We’ll look at this over a nine year time frame because over the last fifty years, average house prices in the UK have risen by 8% per annum, meaning that, on average, they double every nine years. If you think we are unlikely to see growth like that over the next nine years, and you might be right, don’t worry. We’ll also look at what happens when we assume a much more pessimistic outlook.

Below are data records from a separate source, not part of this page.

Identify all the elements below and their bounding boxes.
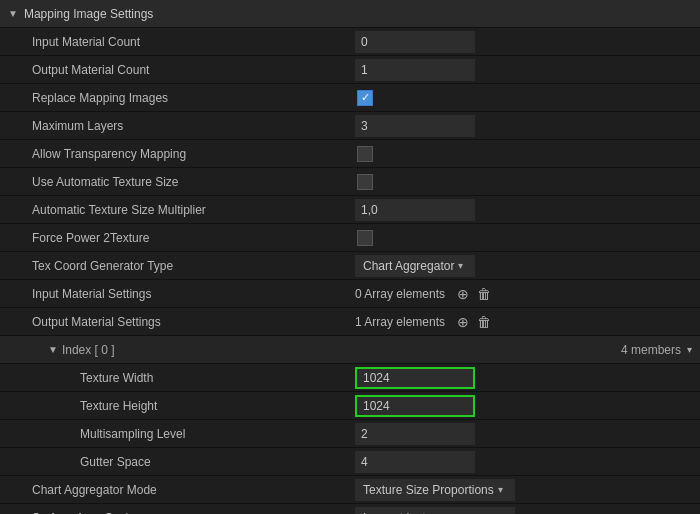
gutter-space-field[interactable] xyxy=(355,451,475,473)
value-chart-aggregator-mode: Texture Size Proportions ▾ xyxy=(355,479,700,501)
checkbox-checked-icon: ✓ xyxy=(357,90,373,106)
value-output-material-count xyxy=(355,59,700,81)
row-texture-height: Texture Height xyxy=(0,392,700,420)
row-use-automatic-texture-size: Use Automatic Texture Size xyxy=(0,168,700,196)
index-collapse-arrow[interactable]: ▼ xyxy=(48,344,58,355)
label-output-material-count: Output Material Count xyxy=(0,63,355,77)
output-material-settings-count: 1 Array elements xyxy=(355,315,445,329)
members-count: 4 members ▾ xyxy=(621,343,692,357)
value-gutter-space xyxy=(355,451,700,473)
checkmark-icon: ✓ xyxy=(361,91,370,104)
row-input-material-count: Input Material Count xyxy=(0,28,700,56)
tex-coord-generator-type-value: Chart Aggregator xyxy=(363,259,454,273)
label-chart-aggregator-mode: Chart Aggregator Mode xyxy=(0,483,355,497)
value-automatic-texture-size-multiplier xyxy=(355,199,700,221)
row-force-power-2-texture: Force Power 2Texture xyxy=(0,224,700,252)
label-use-automatic-texture-size: Use Automatic Texture Size xyxy=(0,175,355,189)
chart-aggregator-mode-dropdown[interactable]: Texture Size Proportions ▾ xyxy=(355,479,515,501)
index-label: Index [ 0 ] xyxy=(62,343,115,357)
members-chevron-icon[interactable]: ▾ xyxy=(687,344,692,355)
label-automatic-texture-size-multiplier: Automatic Texture Size Multiplier xyxy=(0,203,355,217)
label-allow-transparency-mapping: Allow Transparency Mapping xyxy=(0,147,355,161)
checkbox-unchecked-icon2 xyxy=(357,174,373,190)
row-input-material-settings: Input Material Settings 0 Array elements… xyxy=(0,280,700,308)
row-surface-area-scale: Surface Area Scale Largest Instance ▾ xyxy=(0,504,700,514)
label-multisampling-level: Multisampling Level xyxy=(0,427,355,441)
row-allow-transparency-mapping: Allow Transparency Mapping xyxy=(0,140,700,168)
checkbox-allow-transparency-mapping[interactable] xyxy=(355,144,375,164)
checkbox-replace-mapping-images[interactable]: ✓ xyxy=(355,88,375,108)
label-tex-coord-generator-type: Tex Coord Generator Type xyxy=(0,259,355,273)
value-replace-mapping-images: ✓ xyxy=(355,88,700,108)
checkbox-use-automatic-texture-size[interactable] xyxy=(355,172,375,192)
label-texture-height: Texture Height xyxy=(0,399,355,413)
surface-area-scale-value: Largest Instance xyxy=(363,511,452,515)
label-texture-width: Texture Width xyxy=(0,371,355,385)
texture-height-field[interactable] xyxy=(355,395,475,417)
checkbox-unchecked-icon xyxy=(357,146,373,162)
row-multisampling-level: Multisampling Level xyxy=(0,420,700,448)
row-gutter-space: Gutter Space xyxy=(0,448,700,476)
chart-aggregator-mode-arrow-icon: ▾ xyxy=(498,484,503,495)
row-texture-width: Texture Width xyxy=(0,364,700,392)
dropdown-arrow-icon: ▾ xyxy=(458,260,463,271)
index-section-header: ▼ Index [ 0 ] 4 members ▾ xyxy=(0,336,700,364)
checkbox-force-power-2-texture[interactable] xyxy=(355,228,375,248)
value-texture-height xyxy=(355,395,700,417)
output-material-settings-add-button[interactable]: ⊕ xyxy=(453,314,473,330)
row-maximum-layers: Maximum Layers xyxy=(0,112,700,140)
value-tex-coord-generator-type: Chart Aggregator ▾ xyxy=(355,255,700,277)
row-output-material-count: Output Material Count xyxy=(0,56,700,84)
input-material-count-field[interactable] xyxy=(355,31,475,53)
row-automatic-texture-size-multiplier: Automatic Texture Size Multiplier xyxy=(0,196,700,224)
label-output-material-settings: Output Material Settings xyxy=(0,315,355,329)
surface-area-scale-dropdown[interactable]: Largest Instance ▾ xyxy=(355,507,515,515)
section-header: ▼ Mapping Image Settings xyxy=(0,0,700,28)
value-maximum-layers xyxy=(355,115,700,137)
chart-aggregator-mode-value: Texture Size Proportions xyxy=(363,483,494,497)
output-material-count-field[interactable] xyxy=(355,59,475,81)
row-output-material-settings: Output Material Settings 1 Array element… xyxy=(0,308,700,336)
label-input-material-count: Input Material Count xyxy=(0,35,355,49)
maximum-layers-field[interactable] xyxy=(355,115,475,137)
row-tex-coord-generator-type: Tex Coord Generator Type Chart Aggregato… xyxy=(0,252,700,280)
label-force-power-2-texture: Force Power 2Texture xyxy=(0,231,355,245)
label-replace-mapping-images: Replace Mapping Images xyxy=(0,91,355,105)
members-count-value: 4 members xyxy=(621,343,681,357)
value-use-automatic-texture-size xyxy=(355,172,700,192)
label-maximum-layers: Maximum Layers xyxy=(0,119,355,133)
checkbox-unchecked-icon3 xyxy=(357,230,373,246)
automatic-texture-size-multiplier-field[interactable] xyxy=(355,199,475,221)
value-multisampling-level xyxy=(355,423,700,445)
section-collapse-arrow[interactable]: ▼ xyxy=(8,8,18,19)
value-output-material-settings: 1 Array elements ⊕ 🗑 xyxy=(355,314,700,330)
row-chart-aggregator-mode: Chart Aggregator Mode Texture Size Propo… xyxy=(0,476,700,504)
value-force-power-2-texture xyxy=(355,228,700,248)
input-material-settings-count: 0 Array elements xyxy=(355,287,445,301)
input-material-settings-add-button[interactable]: ⊕ xyxy=(453,286,473,302)
multisampling-level-field[interactable] xyxy=(355,423,475,445)
label-input-material-settings: Input Material Settings xyxy=(0,287,355,301)
tex-coord-generator-type-dropdown[interactable]: Chart Aggregator ▾ xyxy=(355,255,475,277)
output-material-settings-delete-button[interactable]: 🗑 xyxy=(473,314,495,330)
value-allow-transparency-mapping xyxy=(355,144,700,164)
label-surface-area-scale: Surface Area Scale xyxy=(0,511,355,515)
label-gutter-space: Gutter Space xyxy=(0,455,355,469)
value-input-material-settings: 0 Array elements ⊕ 🗑 xyxy=(355,286,700,302)
row-replace-mapping-images: Replace Mapping Images ✓ xyxy=(0,84,700,112)
input-material-settings-delete-button[interactable]: 🗑 xyxy=(473,286,495,302)
value-input-material-count xyxy=(355,31,700,53)
texture-width-field[interactable] xyxy=(355,367,475,389)
section-title: Mapping Image Settings xyxy=(24,7,153,21)
value-texture-width xyxy=(355,367,700,389)
mapping-image-settings-panel: ▼ Mapping Image Settings Input Material … xyxy=(0,0,700,514)
value-surface-area-scale: Largest Instance ▾ xyxy=(355,507,700,515)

Our first choice is to do nothing. What happens then? After nine years our home will be worth £500,000. We will still have a mortgage of £50,000, assuming it is interest only, meaning that we now have equity of £450,000. In other words, our equity has increased by £250,000 just by sitting back and letting the property market run its normal course. Except that inflation will have been eating away at our equity and in real terms, in today’s value, even assuming an inflation rate of just 2%, the increase in equity will only be £200,000.
But using the “raw figures”, if we do nothing, we will be £250,000 “better off” in cash terms and £200,000 better off in real terms.
Of course, doing nothing is a bit ‘lame’ so let’s assume we use our equity a little more aggressively. Let’s assume that, as home owners, we can borrow up to 80% of the value of our property.
80% of £250,000 is £200,000. So we can release £200,000 less the £50,000 we already owe, that is £150,000.
We’re now going to gear those funds up and buy some investment property, or even properties. Again, for our purposes, that’s an unimportant detail. We’ll get an 80% buy to let mortgage, at the time of writing the best deal on offer, and there’ll be costs for which we’ll allow £15,000. So by using our net £135,000 as the 20% ‘balance’, we’ll buy a property or properties worth, say, £675,000 with mortgages of £540,000
Let’s look at what happens after nine years.
First, there’s our own home. Our home has doubled in value and is now worth £500,000. We still have the mortgage of £200,000 so the equity is now £300,000.
Next, let’s look at the investment properties.
The value of the investment properties has grown from £675,000 to £1,350,000 but with a mortgage of only £540,000. So the equity in our investment properties is now £810,000, up from £135,000.
So, the total value of our equity is now £300,000 (the equity in our own home) plus £810,000 (the equity in our investments) making £1,110,000.
By releasing the equity and reinvesting we are £860,000 (in cash terms) better off than if we did nothing.